Data supplied:

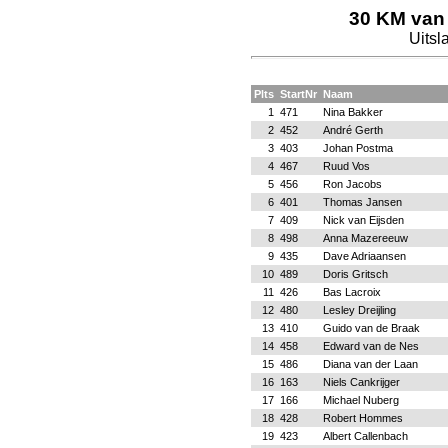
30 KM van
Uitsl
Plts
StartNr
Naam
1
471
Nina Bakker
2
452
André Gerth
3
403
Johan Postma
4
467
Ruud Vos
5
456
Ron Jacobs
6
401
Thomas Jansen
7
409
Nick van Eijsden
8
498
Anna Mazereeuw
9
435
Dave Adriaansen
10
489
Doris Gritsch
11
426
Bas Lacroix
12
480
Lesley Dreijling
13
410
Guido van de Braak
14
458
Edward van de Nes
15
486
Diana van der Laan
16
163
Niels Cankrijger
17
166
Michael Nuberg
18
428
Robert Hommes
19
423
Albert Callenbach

==

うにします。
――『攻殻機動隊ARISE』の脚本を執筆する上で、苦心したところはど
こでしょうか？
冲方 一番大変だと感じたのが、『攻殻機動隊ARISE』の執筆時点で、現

What this task involves: Look through the entries above and list every line containing "攻殻機動隊ARISE".

Result:
――『攻殻機動隊ARISE』の脚本を執筆する上で、苦心したところはど
冲方 一番大変だと感じたのが、『攻殻機動隊ARISE』の執筆時点で、現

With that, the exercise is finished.